• **Record extracts**:
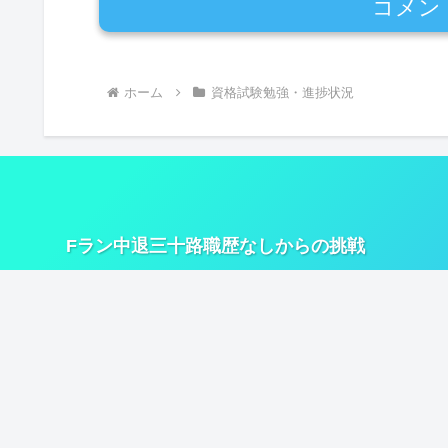
コメン
ホーム
資格試験勉強・進捗状況
Fラン中退三十路職歴なしからの挑戦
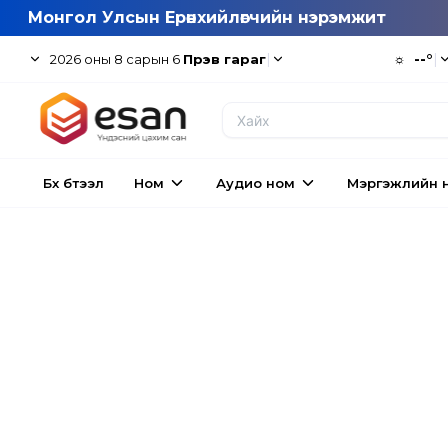
Монгол Улсын Ерөнхийлөгчийн нэрэмжит
|
☼
--°
|
2026
оны
8
сарын
6
Пүрэв гараг
Бүх бүтээл
Ном
Аудио ном
Мэргэжлийн 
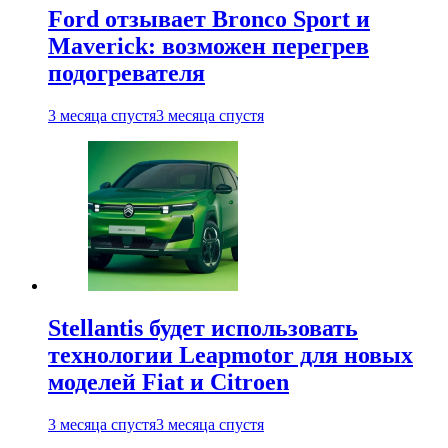
Ford отзывает Bronco Sport и
Maverick: возможен перегрев
подогревателя
3 месяца спустя
3 месяца спустя
Stellantis будет использовать
технологии Leapmotor для новых
моделей Fiat и Citroen
3 месяца спустя
3 месяца спустя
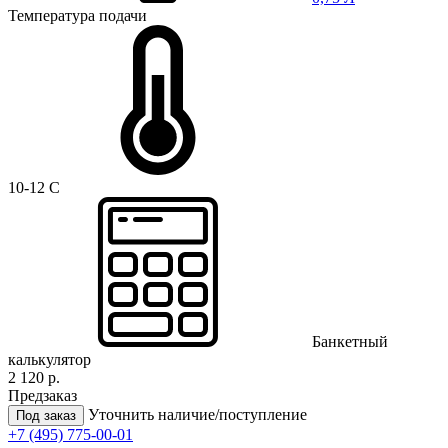
Температура подачи
10-12 C
Банкетный
калькулятор
2 120 р.
Предзаказ
Уточнить наличие/поступление
Под заказ
+7 (495) 775-00-01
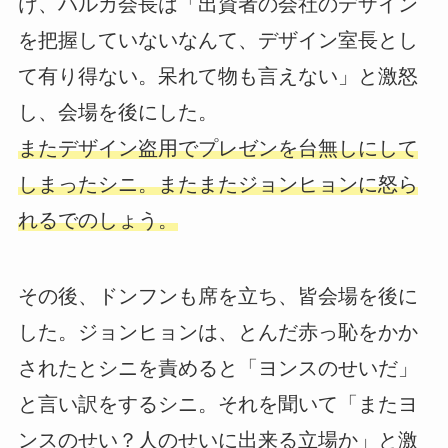
け、ハルカ会長は「出資者の会社のデザイン
を把握していないなんて、デザイン室長とし
て有り得ない。呆れて物も言えない」と激怒
し、会場を後にした。
またデザイン盗用でプレゼンを台無しにして
しまったシニ。またまたジョンヒョンに怒ら
れるでのしょう。
その後、ドンフンも席を立ち、皆会場を後に
した。ジョンヒョンは、とんだ赤っ恥をかか
されたとシニを責めると「ヨンスのせいだ」
と言い訳をするシニ。それを聞いて「またヨ
ンスのせい？人のせいに出来る立場か」と激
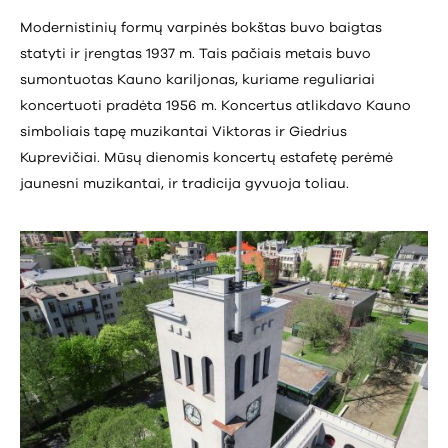
Modernistinių formų varpinės bokštas buvo baigtas
statyti ir įrengtas 1937 m. Tais pačiais metais buvo
sumontuotas Kauno kariljonas, kuriame reguliariai
koncertuoti pradėta 1956 m. Koncertus atlikdavo Kauno
simboliais tapę muzikantai Viktoras ir Giedrius
Kuprevičiai. Mūsų dienomis koncertų estafetę perėmė
jaunesni muzikantai, ir tradicija gyvuoja toliau.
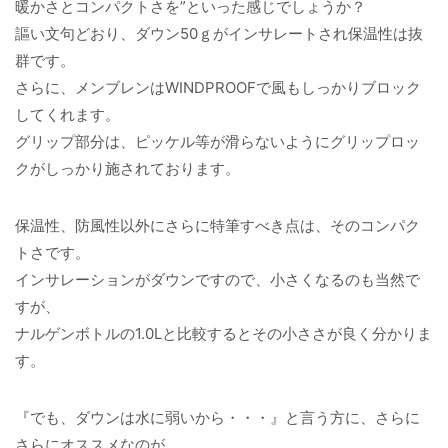
暖かさとコンパクトさを”といった感じでしょうか？
謳い文句どおり、ダウン50ｇがインサレートされ保温性は抜
群です。
さらに、メンブレンはWINDPROOFで風もしっかりブロック
してくれます。
グリップ部分は、ピッケル等が滑らないようにグリップロッ
クがしっかり施されております。
保温性、防風性以外にさらに特筆すべき点は、そのコンパク
トさです。
インサレーションがダウンですので、小さくなるのも当然で
すが、
ナルゲンボトルの1.0Lと比較するとその小ささが良く分かりま
す。
『でも、ダウンは水に弱いから・・・』と言う方に、さらに
さらにオススメなのが、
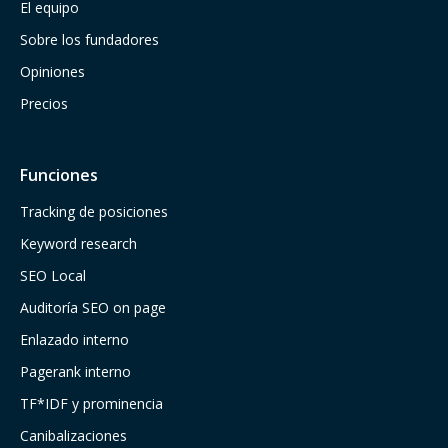
El equipo
Sobre los fundadores
Opiniones
Precios
Funciones
Tracking de posiciones
Keyword research
SEO Local
Auditoría SEO on page
Enlazado interno
Pagerank interno
TF*IDF y prominencia
Canibalizaciones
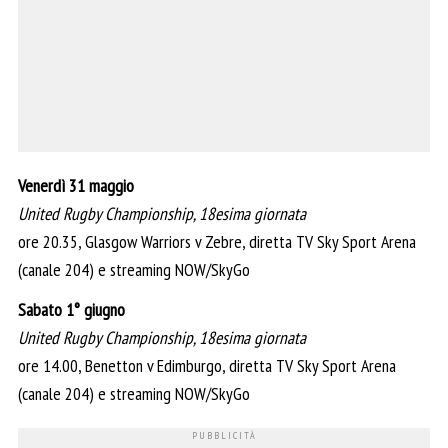
Venerdì 31 maggio
United Rugby Championship, 18esima giornata
ore 20.35, Glasgow Warriors v Zebre, diretta TV Sky Sport Arena
(canale 204) e streaming NOW/SkyGo
Sabato 1° giugno
United Rugby Championship, 18esima giornata
ore 14.00, Benetton v Edimburgo, diretta TV Sky Sport Arena
(canale 204) e streaming NOW/SkyGo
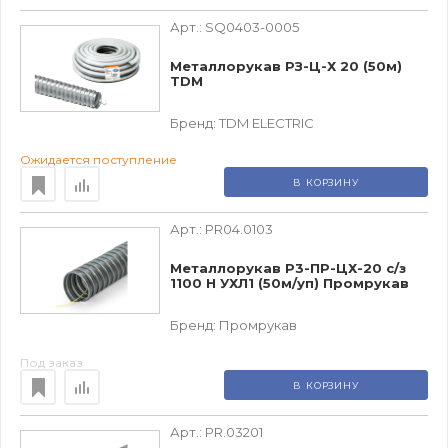
Арт.:
SQ0403-0005
Металлорукав РЗ-Ц-Х 20 (50м)
TDM
Бренд:
TDM ЕLECTRIC
Ожидается поступление
В КОРЗИНУ
Арт.:
PR04.0103
Металлорукав Р3-ПР-ЦХ-20 с/з
1100 Н УХЛ1 (50м/уп) Промрукав
Бренд:
Промрукав
Под заказ
В КОРЗИНУ
Арт.:
PR.03201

• **What the task requires**:
Repeat, word for word and with no pictures, only the lines running from the beginning of the data to the line that contains "Stellantis будет использовать".

• **Finished exercise**:
コメン
ホーム
資格試験勉強・進捗状況
Fラン中退三十路職歴なしからの挑戦
Монгол Улсын Ерөнхийлөгчийн нэрэмжит
|
☼
--°
|
2026
оны
8
сарын
6
Пүрэв гараг
Бүх бүтээл
Ном
Аудио ном
Мэргэжлийн 
Ford отзывает Bronco Sport и
Maverick: возможен перегрев
подогревателя
3 месяца спустя
3 месяца спустя
Stellantis будет использовать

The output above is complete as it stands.